Nas estradas limítrofes a Vinhais os pobres de pedir mitigavam a fome perene, nas searas a bordejarem mulheres derreadas dada a agrura física da ceifa na altura de descansarem pediam água fresca, vinda nas bilhas deitava-se nas canecas onde um pouco de doce de cereja a adoçava e amortecia a fraqueza na companhia de uma fatia de pão trigo (quem podia) ou centeio. Os pobres viandantes aproveitavam o ensejo e assim conseguiam o ansiado carolo mesmo que esfarelado.
A senhora Ângela também fazia doce (compota) das cobiçadas cerejas, tal como os folares, cada senhora defendia o seu doce, encaroçado, como deve ser, muitos anos depois uma rapariga neta de famoso e muito bem pago advogado lisboeta, dada a socialites televisivas confessava candidamente comer as cerejas sem caroço porque a criada (empregada doméstica) executava a tarefa.
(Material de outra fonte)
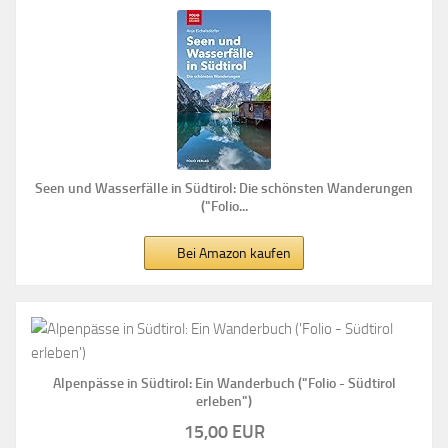
Seen und Wasserfälle in Südtirol: Die schönsten Wanderungen
("Folio...
Bei Amazon kaufen
Alpenpässe in Südtirol: Ein Wanderbuch ("Folio - Südtirol
erleben")
15,00 EUR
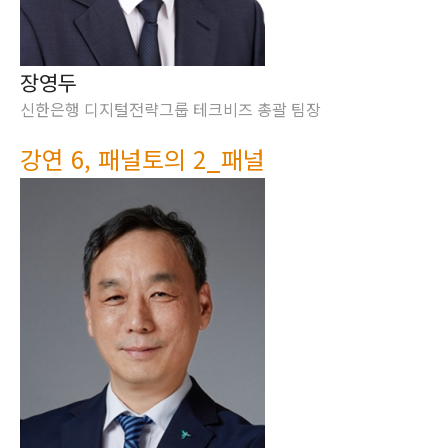
장영두
신한은행 디지털전략그룹 테크비즈 총괄 팀장
강연 6, 패널토의 2_패널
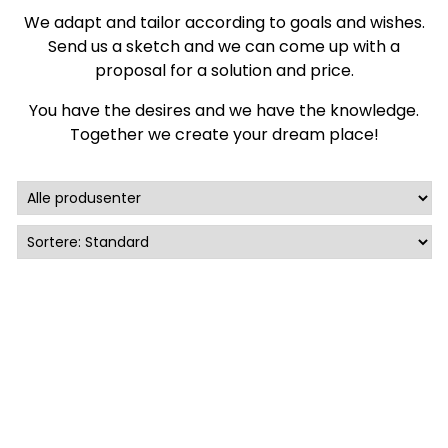
We adapt and tailor according to goals and wishes.
Send us a sketch and we can come up with a
proposal for a solution and price.
You have the desires and we have the knowledge.
Together we create your dream place!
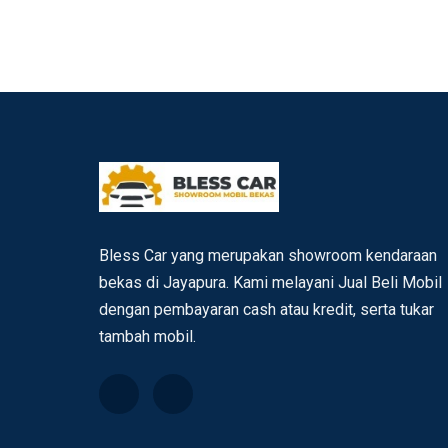
Bless Car yang merupakan showroom kendaraan
bekas di Jayapura. Kami melayani Jual Beli Mobil
dengan pembayaran cash atau kredit, serta tukar
tambah mobil.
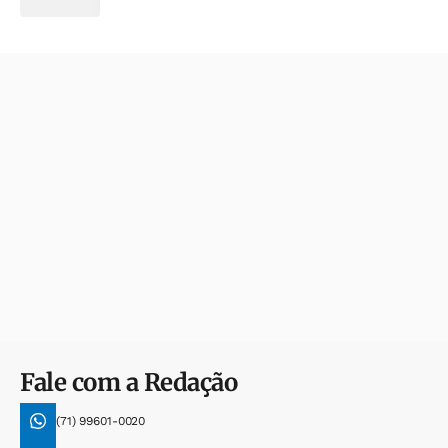
Fale com a Redação
(71) 99601-0020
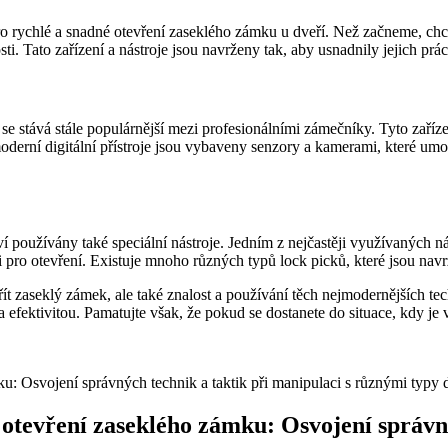
ro rychlé a snadné otevření zaseklého zámku u dveří. Než začneme, chc
ti. Tato zařízení a nástroje jsou navrženy tak, aby usnadnily jejich prác
á se stává stále populárnější mezi profesionálními zámečníky. Tyto zaří
derní digitální přístroje jsou vybaveny senzory a kamerami, které um
í používány také speciální nástroje. Jedním z nejčastěji využívaných n
ro otevření. Existuje mnoho různých typů lock picků, které jsou nav
zaseklý zámek, ale také znalost a používání těch nejmodernějších techn
a efektivitou. Pamatujte však, že pokud se dostanete do situace, kdy je
 otevření zaseklého zámku: Osvojení správný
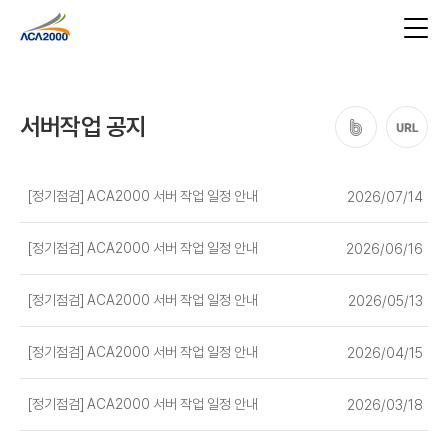
서버작업 공지
[정기점검] ACA2000 서버 작업 일정 안내
2026/07/14
[정기점검] ACA2000 서버 작업 일정 안내
2026/06/16
[정기점검] ACA2000 서버 작업 일정 안내
2026/05/13
[정기점검] ACA2000 서버 작업 일정 안내
2026/04/15
[정기점검] ACA2000 서버 작업 일정 안내
2026/03/18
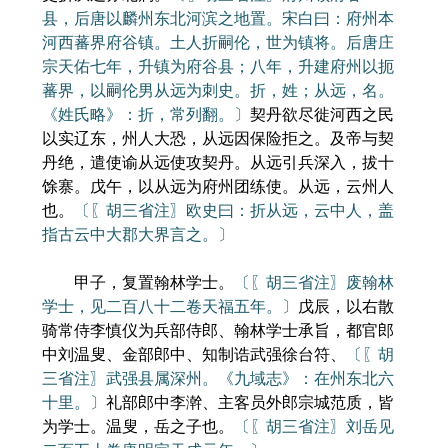
县，后唐以麟州东北河滨之地置。宋白曰：府州本
河西蕃界府谷镇。土人折嗣伦，世为镇将。后唐庄
宗天佑七年，升镇为府谷县；八年，升建府州以扼
蕃界，以嗣伦男从远为刺史。折，姓；从远，名。
《姓氏略》：折，常列翻。〕
契丹欲尽徙河西之民
以实辽东，州人大恐，从远因保险拒之。及帝与契
丹绝，遣使谕从远使攻契丹。从远引兵深入，拔十
馀寨。戊午，以从远为府州团练使。从远，云州人
也。
〔〖胡三省注〗欧史曰：折从远，云中人，盖
指古云中大郡大界言之。〕
甲子，复置翰林学士。
〔〖胡三省注〗废翰林
学士，见二百八十二卷天福五年。〕
戊辰，以右散
骑常侍李慎仪为兵部侍郎、翰林学士承旨，都官郎
中刘温叟、金部郎中、知制诰武强徐台符、
〔〖胡
三省注〗武强县属深州。《九域志》：在州东北六
十里。〕
礼部郎中李澣、主客员外郎宗城范质，皆
为学士。温叟，岳之子也。
〔〖胡三省注〗刘岳见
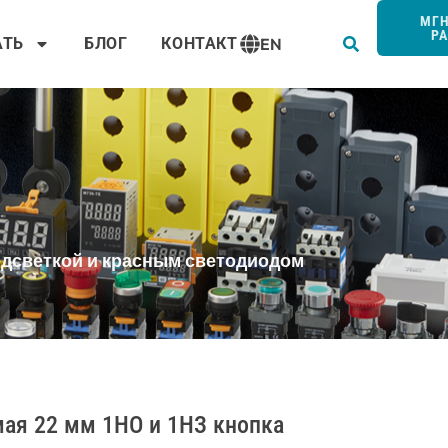
Пои
МГ
Р
АТЬ
БЛОГ
КОНТАКТ
EN
подсветкой и красным светодиодом
ая 22 мм 1НО и 1НЗ кнопка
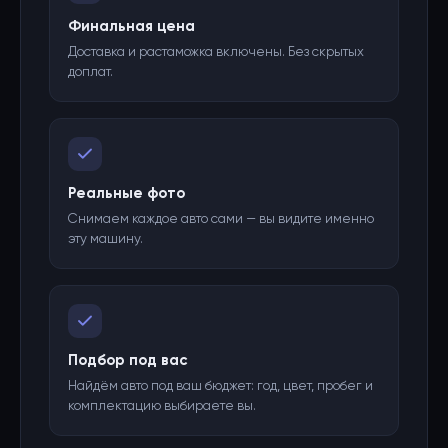
Финальная цена
Доставка и растаможка включены. Без скрытых
доплат.
Реальные фото
Снимаем каждое авто сами — вы видите именно
эту машину.
Подбор под вас
Найдём авто под ваш бюджет: год, цвет, пробег и
комплектацию выбираете вы.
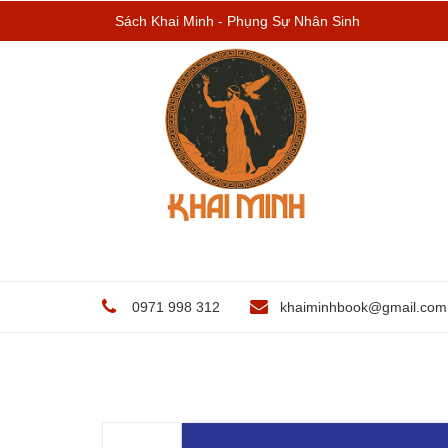
Sách Khai Minh - Phụng Sự Nhân Sinh
0971 998 312
khaiminhbook@gmail.com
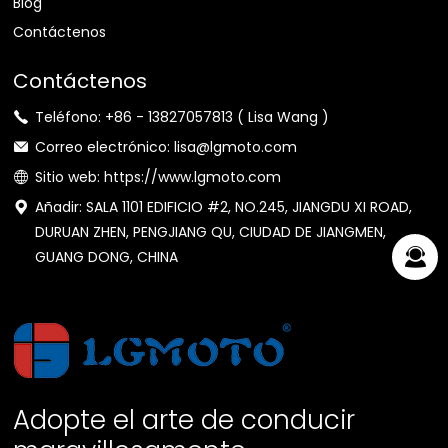
Blog
Contáctenos
Contáctenos
Teléfono: +86 - 13827057813 ( Lisa Wang )
Correo electrónico: lisa@lgmoto.com
Sitio web: https://www.lgmoto.com
Añadir: SALA 1101 EDIFICIO #2, NO.245, JIANGDU XI ROAD,
DURUAN ZHEN, PENGJIANG QU, CIUDAD DE JIANGMEN,
GUANG DONG, CHINA
Adopte el arte de conducir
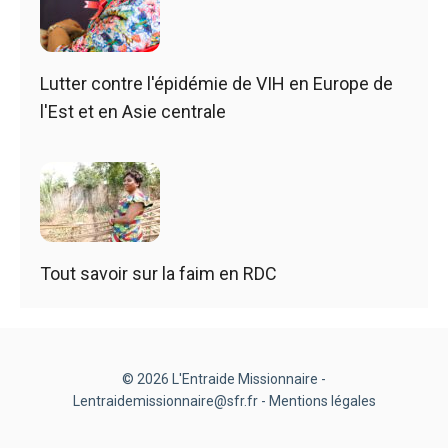
Lutter contre l'épidémie de VIH en Europe de
l'Est et en Asie centrale
Tout savoir sur la faim en RDC
© 2026 L'Entraide Missionnaire -
Lentraidemissionnaire@sfr.fr -
Mentions légales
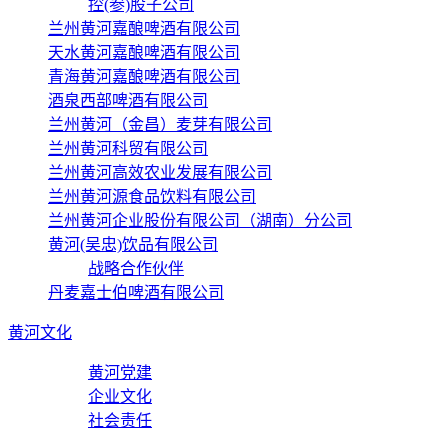
控(参)股子公司
兰州黄河嘉酿啤酒有限公司
天水黄河嘉酿啤酒有限公司
青海黄河嘉酿啤酒有限公司
酒泉西部啤酒有限公司
兰州黄河（金昌）麦芽有限公司
兰州黄河科贸有限公司
兰州黄河高效农业发展有限公司
兰州黄河源食品饮料有限公司
兰州黄河企业股份有限公司（湖南）分公司
黄河(吴忠)饮品有限公司
战略合作伙伴
丹麦嘉士伯啤酒有限公司
黄河文化
黄河党建
企业文化
社会责任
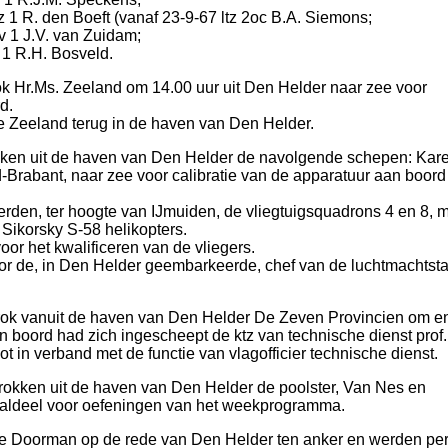
 1 R. den Boeft (vanaf 23-9-67 ltz 2oc B.A. Siemons;
v 1 J.V. van Zuidam;
 1 R.H. Bosveld.
 Hr.Ms. Zeeland om 14.00 uur uit Den Helder naar zee voor
d.
 Zeeland terug in de haven van Den Helder.
ken uit de haven van Den Helder de navolgende schepen: Kare
Brabant, naar zee voor calibratie van de apparatuur aan boord
en, ter hoogte van IJmuiden, de vliegtuigsquadrons 4 en 8, m
Sikorsky S-58 helikopters.
or het kwalificeren van de vliegers.
r de, in Den Helder geembarkeerde, chef van de luchtmachtsta
ok vanuit de haven van Den Helder De Zeven Provincien om e
 boord had zich ingescheept de ktz van technische dienst prof.i
t in verband met de functie van vlagofficier technische dienst.
okken uit de haven van Den Helder de poolster, Van Nes en
maldeel voor oefeningen van het weekprogramma.
e Doorman op de rede van Den Helder ten anker en werden pe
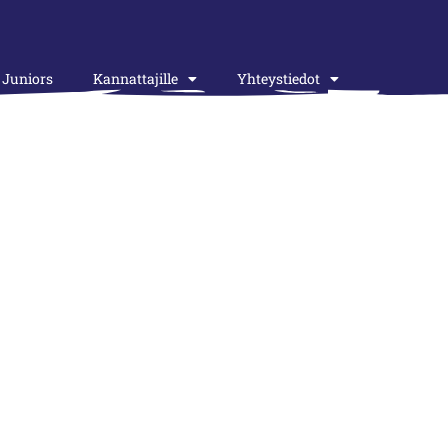
Juniors
Kannattajille
Yhteystiedot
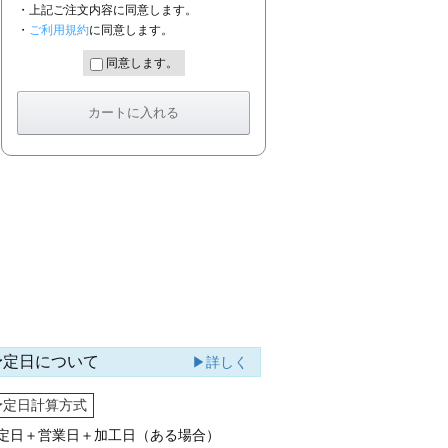
・上記ご注文内容に同意します。
・
ご利用規約
に同意します。
同意します。
予定日について
▶詳しく
予定日計算方式
定日＋営業日＋加工日（ある場合）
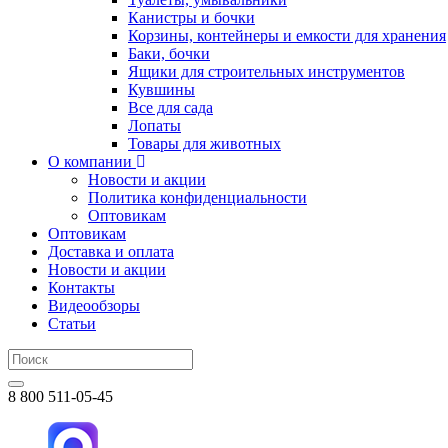
Канистры и бочки
Корзины, контейнеры и емкости для хранения
Баки, бочки
Ящики для строительных инструментов
Кувшины
Все для сада
Лопаты
Товары для животных
О компании
Новости и акции
Политика конфиденциальности
Оптовикам
Оптовикам
Доставка и оплата
Новости и акции
Контакты
Видеообзоры
Статьи
8 800 511-05-45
Os meninos das aldeias se soubessem da existência destas amostras de preguiça premiada para lá da galhofa, certamente, pensariam nas obscenas desigualdades entre os ricos e os pobres, pois para além de saborearem as cerejas e as irmãs ginjas, só lhe conheciam outra utilidade, a dos pés servirem para as mães fazerem chás e tisanas contra toda a sorte de maleitas de barriga. Não sabiam e, duvido, que agora as crianças das cidades saibam a origem destes frutos vermelhos muito empregues em recheios de pastelaria e confeitaria mormente na decoração de bolos, pudins, gelados, sorvetes e chocolates.
As meninas e os meninos das aldeias adornavam as orelhas com brincos de cerejas, a escritora Maria Lamas escreveu um livro com o título Brincos de Cerejas. Mas quem lê a escritora outrora tão conhecida e premiada? O famoso escritor russo Anton Tchekhov escreveu Jardim das Cerejeiras. Repito a pergunta: quem lê o laureado escritor?
As conversas são como as cerejas diz um qualquer senhor de La Palice, no caso vertente a crónica podia prosseguir trazendo a terreiro as mil e uma qualidades das cerejas nas artes culinárias e bebidas, até existe um «vinho de cerejas», só que as crianças apenas estão interessadas em as desfrutar plenamente por serem fruta de grande apreço no interior do País desde os primórdios de Maio ao início de Julho. A partir daí apenas na qualidade de passotas.
Agora, que temos secretárias de Estado para quem as cerejas são filhas de árvores muito conhecidas em Trás-os-Montes, pelo menos já ouviram falar de uma povoação chamada Cerejais seria interessante sabermos quais os projectos gizados por Suas Excelências cujo elemento primacial seja este fruto tão glosado e promovido em várias partes do Mundo. Não me compete dar sugestões às senhoras governantes, agora que as cerejas concitam as atenções de miúdos e graúdos lá isso concitam. Do Japão à Califórnia. Se aceitarem a sugestão faço um pedido: não imitem, o original é sempre superior à cópia. Entre uma sápida sopa de cerejas e um empadão ostentando uma cereja no meio a fazer figura prefiro a sopa!